WHAT IS REQUIRED: As the answer, give exactly the lines of the records below from the one with "Components Of Bo" through the one with "email. Cyber criminals", ends included and pictures left out.
===== RECORDS FOR THE TASK =====
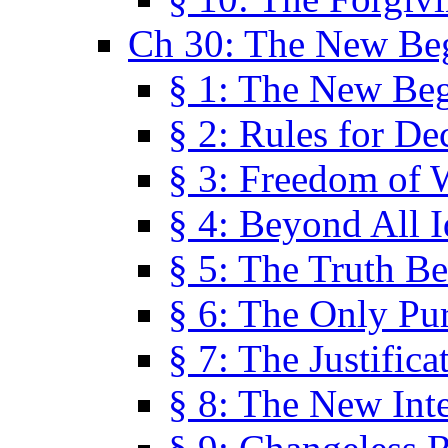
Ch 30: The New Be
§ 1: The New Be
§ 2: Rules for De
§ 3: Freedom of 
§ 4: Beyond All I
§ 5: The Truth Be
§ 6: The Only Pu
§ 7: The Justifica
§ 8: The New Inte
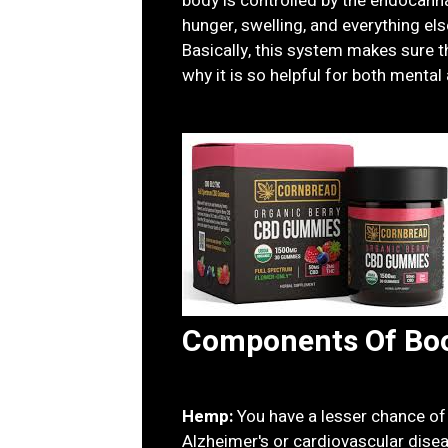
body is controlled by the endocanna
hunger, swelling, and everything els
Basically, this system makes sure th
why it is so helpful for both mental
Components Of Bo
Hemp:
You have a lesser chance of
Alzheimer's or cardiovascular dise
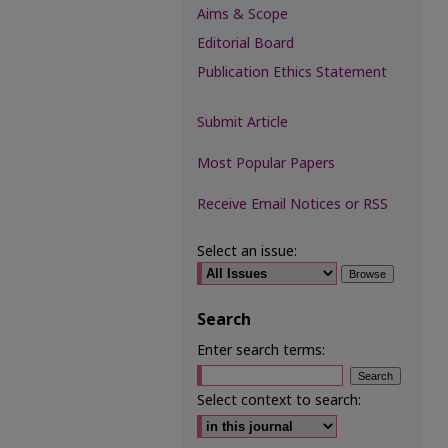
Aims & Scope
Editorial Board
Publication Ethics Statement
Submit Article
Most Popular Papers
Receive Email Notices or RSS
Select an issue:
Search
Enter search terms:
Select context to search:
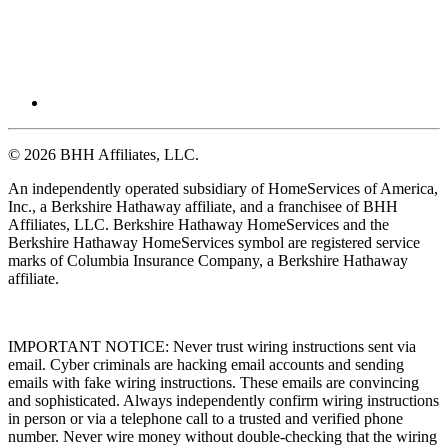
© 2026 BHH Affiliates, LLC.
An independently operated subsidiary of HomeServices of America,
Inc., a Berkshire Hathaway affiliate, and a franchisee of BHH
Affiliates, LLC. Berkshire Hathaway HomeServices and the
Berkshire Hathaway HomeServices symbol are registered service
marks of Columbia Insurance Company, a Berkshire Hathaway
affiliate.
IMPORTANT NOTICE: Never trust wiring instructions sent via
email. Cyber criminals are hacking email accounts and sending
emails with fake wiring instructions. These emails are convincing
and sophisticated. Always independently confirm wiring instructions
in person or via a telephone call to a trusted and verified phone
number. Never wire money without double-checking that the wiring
=====
===== RECORDS FOR THE TASK =====
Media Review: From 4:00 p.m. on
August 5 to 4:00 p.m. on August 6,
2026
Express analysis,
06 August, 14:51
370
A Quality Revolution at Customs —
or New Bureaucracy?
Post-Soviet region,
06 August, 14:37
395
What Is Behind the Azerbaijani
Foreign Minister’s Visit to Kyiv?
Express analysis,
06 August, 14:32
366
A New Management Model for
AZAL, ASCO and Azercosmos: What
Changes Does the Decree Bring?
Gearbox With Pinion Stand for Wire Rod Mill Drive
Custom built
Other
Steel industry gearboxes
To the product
=====
===== RECORDS FOR THE TASK =====
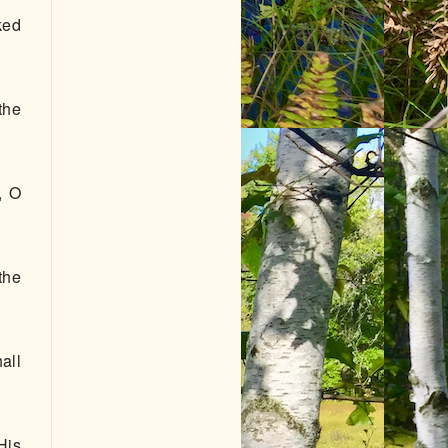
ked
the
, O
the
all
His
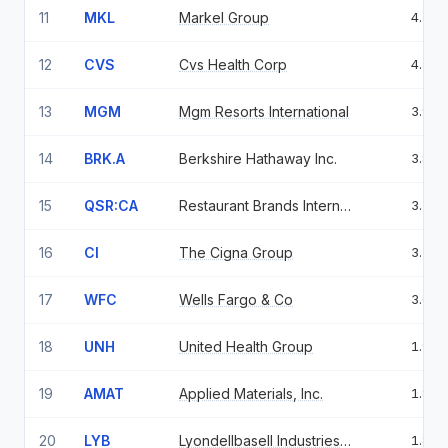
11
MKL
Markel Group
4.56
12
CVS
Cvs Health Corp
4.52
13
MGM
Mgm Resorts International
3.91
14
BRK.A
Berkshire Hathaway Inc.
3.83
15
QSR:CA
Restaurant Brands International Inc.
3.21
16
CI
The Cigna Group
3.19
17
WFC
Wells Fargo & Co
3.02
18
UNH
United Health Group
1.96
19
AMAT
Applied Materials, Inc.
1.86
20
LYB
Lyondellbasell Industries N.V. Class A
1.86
=====
EXERCISE SOLUTION:
Components Of Bo
Hemp:
You have a lesser chance of
Alzheimer's or cardiovascular dise
Aims & Scope
Editorial Board
Publication Ethics Statement
Submit Article
Most Popular Papers
Receive Email Notices or RSS
Select an issue:
Search
Enter search terms:
Select context to search:
© 2026 BHH Affiliates, LLC.
An independently operated subsidiary of HomeServices of America,
Inc., a Berkshire Hathaway affiliate, and a franchisee of BHH
Affiliates, LLC. Berkshire Hathaway HomeServices and the
Berkshire Hathaway HomeServices symbol are registered service
marks of Columbia Insurance Company, a Berkshire Hathaway
affiliate.
IMPORTANT NOTICE: Never trust wiring instructions sent via
email. Cyber criminals are hacking email accounts and sending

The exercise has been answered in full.